**Raw data:**
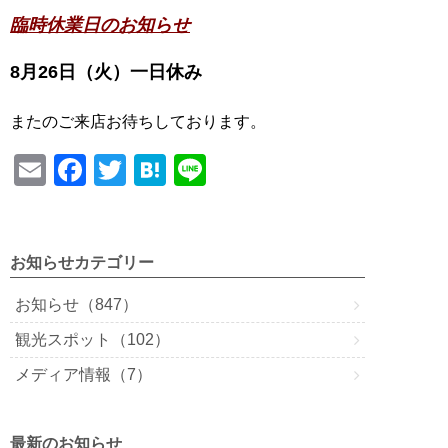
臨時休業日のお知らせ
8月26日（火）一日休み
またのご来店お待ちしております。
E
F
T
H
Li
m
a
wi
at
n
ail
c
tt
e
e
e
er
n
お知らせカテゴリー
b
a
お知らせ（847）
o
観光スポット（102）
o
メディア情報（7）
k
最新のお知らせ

* * *

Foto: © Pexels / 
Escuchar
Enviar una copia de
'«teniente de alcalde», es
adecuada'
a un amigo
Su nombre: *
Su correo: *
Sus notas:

* * *

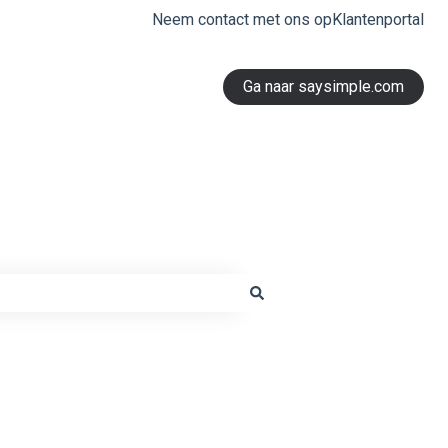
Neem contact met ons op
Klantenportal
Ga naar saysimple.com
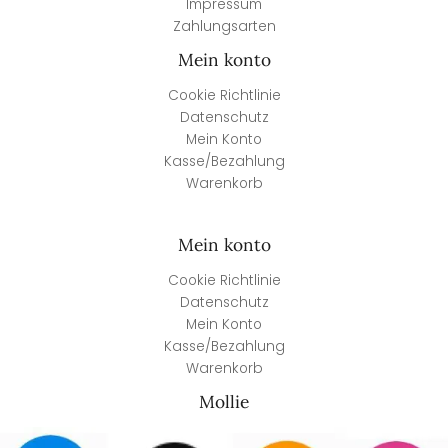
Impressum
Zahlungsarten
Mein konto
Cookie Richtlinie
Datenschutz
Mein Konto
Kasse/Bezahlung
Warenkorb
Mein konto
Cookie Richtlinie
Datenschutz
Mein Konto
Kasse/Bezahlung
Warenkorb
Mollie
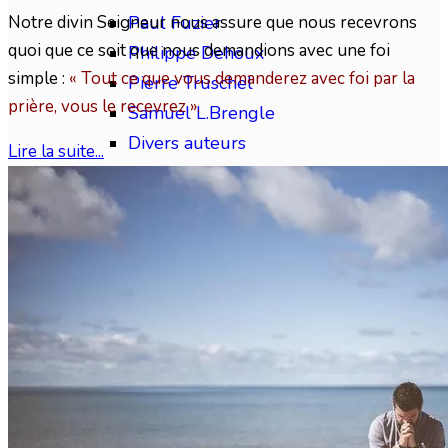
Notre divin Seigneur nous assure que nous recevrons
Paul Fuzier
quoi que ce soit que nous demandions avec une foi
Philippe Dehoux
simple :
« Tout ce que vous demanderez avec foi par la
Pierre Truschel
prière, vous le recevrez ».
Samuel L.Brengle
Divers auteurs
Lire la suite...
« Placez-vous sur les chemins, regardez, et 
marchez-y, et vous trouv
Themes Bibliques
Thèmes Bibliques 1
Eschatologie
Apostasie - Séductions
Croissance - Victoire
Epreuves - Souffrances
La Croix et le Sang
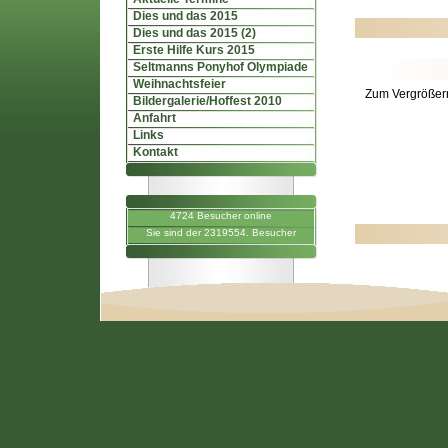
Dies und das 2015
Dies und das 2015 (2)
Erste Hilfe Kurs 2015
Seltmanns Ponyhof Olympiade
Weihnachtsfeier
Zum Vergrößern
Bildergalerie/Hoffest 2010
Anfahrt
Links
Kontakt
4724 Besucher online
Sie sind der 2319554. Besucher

**Task directions:** Without the pictures, give again exactly the lines above starting at the line containing "prière, vous le" and ending at the line containing "Sie sind der 2319554. Besucher".

**Solution below:**
prière, vous le recevrez ».
Samuel L.Brengle
Divers auteurs
Lire la suite...
« Placez-vous sur les chemins, regardez, et 
marchez-y, et vous trouv
Themes Bibliques
Thèmes Bibliques 1
Eschatologie
Apostasie - Séductions
Croissance - Victoire
Epreuves - Souffrances
La Croix et le Sang
Dies und das 2015
Dies und das 2015 (2)
Erste Hilfe Kurs 2015
Seltmanns Ponyhof Olympiade
Weihnachtsfeier
Zum Vergrößern
Bildergalerie/Hoffest 2010
Anfahrt
Links
Kontakt
4724 Besucher online
Sie sind der 2319554. Besucher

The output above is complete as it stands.